Sueño Florianópolis é, por assim dizer, a concretização de um sonho de co-produção. Em particular neste aliciante e revelador balanço de partilha de culturas entre a Argentina e o Brasil, que foi também um dos dos filmes que mais nos impressinou na seleção oficial para o Globo de Cristal do 53º Festival de Karlovy Vary. A atriz, realizadora e produtora argentina Ana Katz cumpre da melhor forma este registo muito eficaz de comédia romântica ao abordar as peculiaridades entre brasileiros e argentinos durante uma aventura de férias de verão, onde se notam até ecos de Uma Novia Errante, exibido em 2007 na secção Un Certain Regard do festival de Cannes.
Motivos de humor não faltam neste filme pleno de possibilidades que se vêm em permanente riso miudinho e que se pode muito bem encarado como uma viagem nostálgica ao álbum de férias do verão de 1990. Como não podia deixar de ser, Sueño Florianópolis vem cerrgadinho de subtilezas de linguagem e num permanente ping-pong linguístico entre as duas línguas em que, invariavelmente, se encaixa no famoso ‘portunhol’.
Mesmo sem o receio de aflorar certos clichés, como a mania da poupança argentina ou um certo lado mais trapaceiro e libertino brasileiro, o guião de Ana e do irmão Daniel Katz, torna-os irremediavelmente sempre eu seu favor.
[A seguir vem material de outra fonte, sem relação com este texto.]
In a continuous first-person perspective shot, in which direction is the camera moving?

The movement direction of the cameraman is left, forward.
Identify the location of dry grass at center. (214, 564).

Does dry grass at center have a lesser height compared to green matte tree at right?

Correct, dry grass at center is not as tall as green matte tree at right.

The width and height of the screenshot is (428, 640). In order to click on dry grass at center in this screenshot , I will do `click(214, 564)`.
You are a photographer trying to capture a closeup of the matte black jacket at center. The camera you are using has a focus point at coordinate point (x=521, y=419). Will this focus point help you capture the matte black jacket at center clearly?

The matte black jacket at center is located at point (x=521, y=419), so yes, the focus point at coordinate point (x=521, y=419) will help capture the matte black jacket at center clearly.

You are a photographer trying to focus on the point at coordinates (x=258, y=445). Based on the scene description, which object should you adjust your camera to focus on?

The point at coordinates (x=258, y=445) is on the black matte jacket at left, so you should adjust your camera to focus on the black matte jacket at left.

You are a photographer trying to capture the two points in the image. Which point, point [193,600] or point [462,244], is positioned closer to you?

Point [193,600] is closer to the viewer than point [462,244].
Isto desde que Lucrecia e Pedro (Mercedes Morán e Gustavo Garzón) e o seu casal de filhos adolescentes (Joaquin Garzon, filho de Gustavo, e Manuela Martinez) se fazem à estrada na sua carrinha Renault 12 atulhada, para uma viagem de quase dois mil quilómetros, de Buenos Aires a Florianópolis. Depressa nos irão alimentar de peripécias e enganos, desde ficarem parados na estrada por falta de gasolina, ou convenceram a rececionista de um motel a ceder-lhes um quarto para os quatro elementos da família, mas também a perceberam que a sua reserva de casa ‘mais em conta’ era afinal de contas uma barraca em mau estado.
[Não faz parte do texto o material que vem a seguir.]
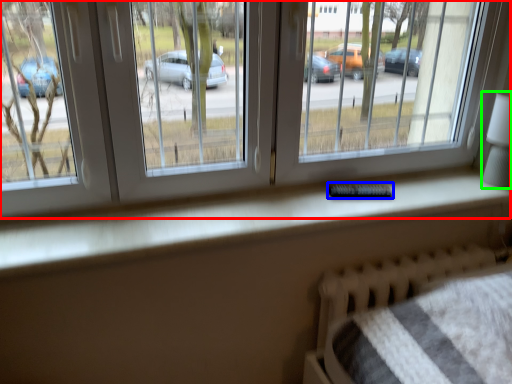 Question: Which object is the farthest from window (highlighted by a red box)? Choose among these: remote (highlighted by a blue box) or table lamp (highlighted by a green box).

Choices:
 (A) remote
 (B) table lamp

Answer: (A) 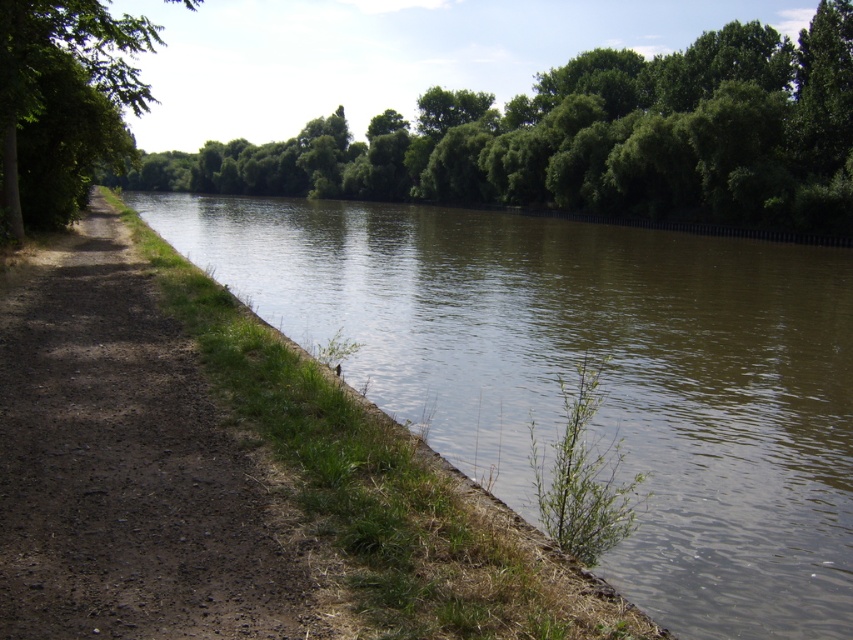 This screenshot has width=853, height=640. Describe the element at coordinates (601, 380) in the screenshot. I see `green grassy river at left` at that location.

Does green grassy river at left have a larger size compared to green leafy tree at left?

No.

This screenshot has height=640, width=853. What do you see at coordinates (601, 380) in the screenshot?
I see `green grassy river at left` at bounding box center [601, 380].

Find the location of a particular element. green grassy river at left is located at coordinates (601, 380).

Is brown dirt path at left above green leafy tree at left?

No.

Which is more to the right, brown dirt path at left or green leafy tree at left?

Positioned to the right is brown dirt path at left.

Does point (199, 628) come farther from viewer compared to point (10, 52)?

No, (199, 628) is closer to viewer.

You are a GUI agent. You are given a task and a screenshot of the screen. Output one action in this format:
    pyautogui.click(x=<x>, y=<y>)
    Task: Click on the brown dirt path at left
    The height and width of the screenshot is (640, 853).
    Given the screenshot: What is the action you would take?
    pyautogui.click(x=126, y=465)

The height and width of the screenshot is (640, 853). I want to click on green leafy tree at upper center, so click(590, 138).

Does point (314, 150) come closer to viewer compared to point (73, 108)?

No, it is behind (73, 108).

I want to click on green leafy tree at upper center, so click(590, 138).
Como não podia deixar de ser – ainda mais em ano de Mundial – a picardia do futebol não ficou de fora nesta ancestral rivalidade entre as duas nações tão irmãs quanto rivais. Sobretudo nesse célebre ano de 1990 em que a Argentina de Maradona derrotou o Brasil de Romário, nos oitavos de final da competição, embora acabando por perecer aos pés da Alemanha na final de Roma.
Finalmente no seu desejado paraíso, ou seja, na casa cedida pelo brasileiro Marco (Marco Ricca), irremediavelmente desprendido, romântico e entusiasta de cervejinha, os argentinos acabam por gradualmente ceder a esse turbilhão de emoções. Bem mais focados nas emoções dos pais, dos que na dos filhos, talvez aqui numa partilha mais próxima da própria realizadora, lentamente se abrem as portas aos romances estivais e talvez até a uma certa aproximação com as mais banais narrativas de férias. A diferença é que aqui o apuramento do guião, a entrega de todo o cast e o cuidado com uma mise en scène realista evita o lugar comum de tantas comédias esquecíveis dos anos 80 e 90 e não tem receio de celebrar os ‘pequenos momentos’ que fazem toda a diferença. É tão bom quando isso resulta no cinema.